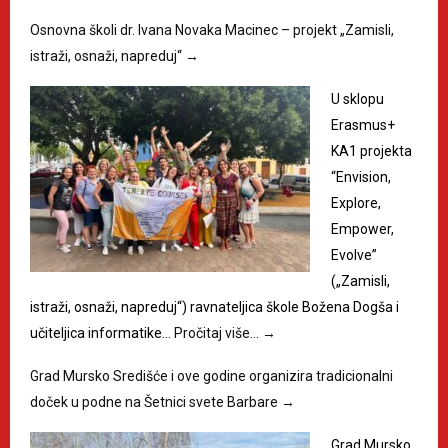
Osnovna školi dr. Ivana Novaka Macinec – projekt „Zamisli,
istraži, osnaži, napreduj“
→
U sklopu
Erasmus+
KA1 projekta
“Envision,
Explore,
Empower,
Evolve”
(„Zamisli,
istraži, osnaži, napreduj“) ravnateljica škole Božena Dogša i
učiteljica informatike…
Pročitaj više…
→
Grad Mursko Središće i ove godine organizira tradicionalni
doček u podne na Šetnici svete Barbare
→
Grad Mursko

* _Exercise brief_
Whenever a line above includes "Zamisli", copy it in full.

* _Expected answer_
Osnovna školi dr. Ivana Novaka Macinec – projekt „Zamisli,
(„Zamisli,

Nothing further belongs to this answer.